Causes of Business failure:
• Cash flow, Credit terms - Payments do not need to be made for 30 to 60 days however costs such as wages need to be paid up front
• Lack of competitiveness
• Change in demand
• Failing to get the marketing mix right
• Productivity, or Business efficiency
Productivity - Measure of output per worker or machine per period of time
Changing demand:
• Falling income
• Changing taste and preferences
• Fashions
• Advertising
• Competition
What problems does the economy face?
Changing demand - Demand refers to the amount of spending that takes place in the economy. The level of demand in the economy may change due to:
• The level of economic activity (depends on buying and selling that takes place in an economy)
• Interest rates
• Consumer confidence
• Demand from foreign customers
Interest rates - High interest rates = cost of borrowing is high. This may put off those thinking of taking out a loan, which is important for expensive items such as cars. Households with a mortgage are also affected.

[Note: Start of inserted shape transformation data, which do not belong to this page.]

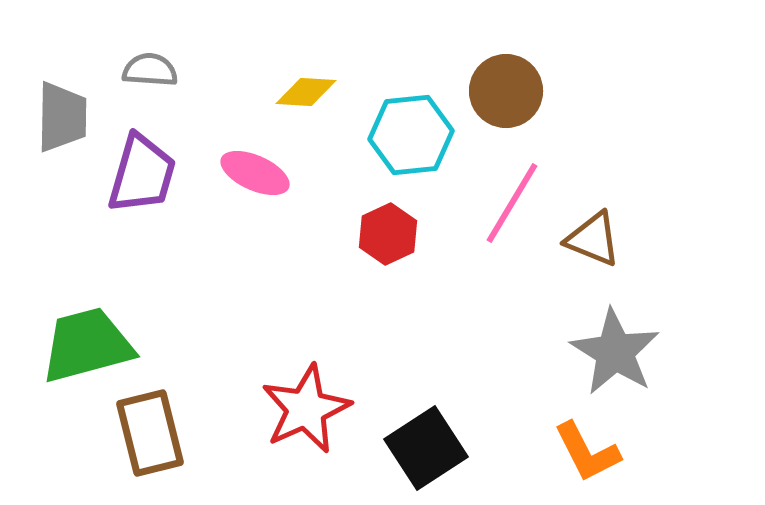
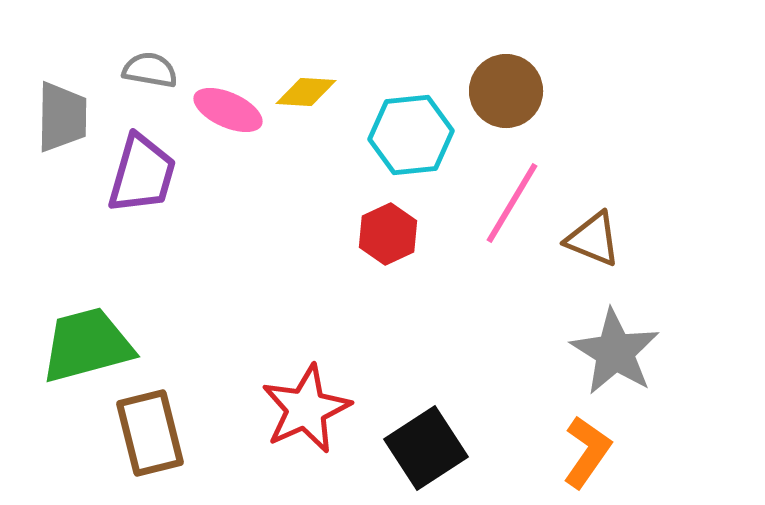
gray semicircle: rotated 6 degrees clockwise
pink ellipse: moved 27 px left, 63 px up
orange L-shape: rotated 118 degrees counterclockwise
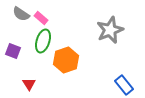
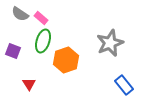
gray semicircle: moved 1 px left
gray star: moved 13 px down
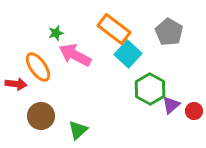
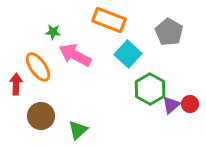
orange rectangle: moved 5 px left, 9 px up; rotated 16 degrees counterclockwise
green star: moved 3 px left, 1 px up; rotated 21 degrees clockwise
red arrow: rotated 95 degrees counterclockwise
red circle: moved 4 px left, 7 px up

Families may have more or less disposable income which may affect how much they spend.
Consumer confidence - The measure of how prepared consumers are to spend money. If unemployment was rising then people would have less consumer confidence as they would believe their job is under threat.
When the economy is doing well, people may be prepared to spend money on items regarded as luxuries such as new cars.

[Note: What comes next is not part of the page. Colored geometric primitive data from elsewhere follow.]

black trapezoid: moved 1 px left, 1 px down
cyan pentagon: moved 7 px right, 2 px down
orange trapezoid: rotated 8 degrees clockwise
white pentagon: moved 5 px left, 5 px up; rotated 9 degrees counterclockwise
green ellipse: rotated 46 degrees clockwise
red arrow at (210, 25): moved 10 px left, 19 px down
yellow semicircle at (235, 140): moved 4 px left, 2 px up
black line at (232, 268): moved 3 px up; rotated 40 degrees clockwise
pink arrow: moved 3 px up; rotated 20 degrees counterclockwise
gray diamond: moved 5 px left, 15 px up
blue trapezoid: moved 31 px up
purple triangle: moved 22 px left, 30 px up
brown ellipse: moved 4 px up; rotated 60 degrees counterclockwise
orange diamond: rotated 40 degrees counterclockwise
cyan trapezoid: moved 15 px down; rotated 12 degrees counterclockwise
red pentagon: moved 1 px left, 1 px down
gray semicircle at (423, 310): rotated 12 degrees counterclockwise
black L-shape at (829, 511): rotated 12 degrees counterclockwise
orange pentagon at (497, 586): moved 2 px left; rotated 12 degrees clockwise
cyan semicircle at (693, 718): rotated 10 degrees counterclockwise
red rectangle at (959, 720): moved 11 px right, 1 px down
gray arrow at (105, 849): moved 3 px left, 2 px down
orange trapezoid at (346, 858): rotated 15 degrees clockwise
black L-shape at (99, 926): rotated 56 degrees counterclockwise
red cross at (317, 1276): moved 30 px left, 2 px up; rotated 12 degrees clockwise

Inflation - Measures the change in the average level of prices in an economy. Measured using CPI (Consumer Price Index) which compares the price of a typical basket of goods in one time to another time period.
Inflation may be caused by:
• Rise in costs of production being passed on to the consumer at higher prices. Due to;
o Rising raw material prices
o Higher wage costs
o Increase in the process paid for imported goods
• A rise in the level of demand in the economy- especially when supply is unable to keep up
o Rising wages
o Increased customer confidence
External shock: An unanticipated change in demand or inflation caused by factors beyond the control of the country e.g. Increase in oil prices
Internal shock: An unanticipated change in demand or inflation caused by factors within the country. For example a drought causing wheat prices to increase which would disadvantage consumers and business which use wheat.
Unemployment can be measured using:
• Claimant Count (monthly count of those claiming unemployment benefits)
• Labour Force Survey (measure based on a monthly survey to identify who is seeking work)
Costs to an individual of unemployment:
• Lower level of income > lower standard of living
• Loss of self-esteem
• Losing skills
• Family break-up
Costs to society of unemployment:
• Less Tax revenue to the government
• Cost to government for benefits
• Crime
• Impact on other businesses
Exchange rates
Changes due to supply and demand. If Britain increased their rate of interest, the demand for pounds would increase as foreign investors would convert their currency to pounds to save in the UK banks which now have had higher interest rates. The increase in demand would mean the exchange rate of the pound increases.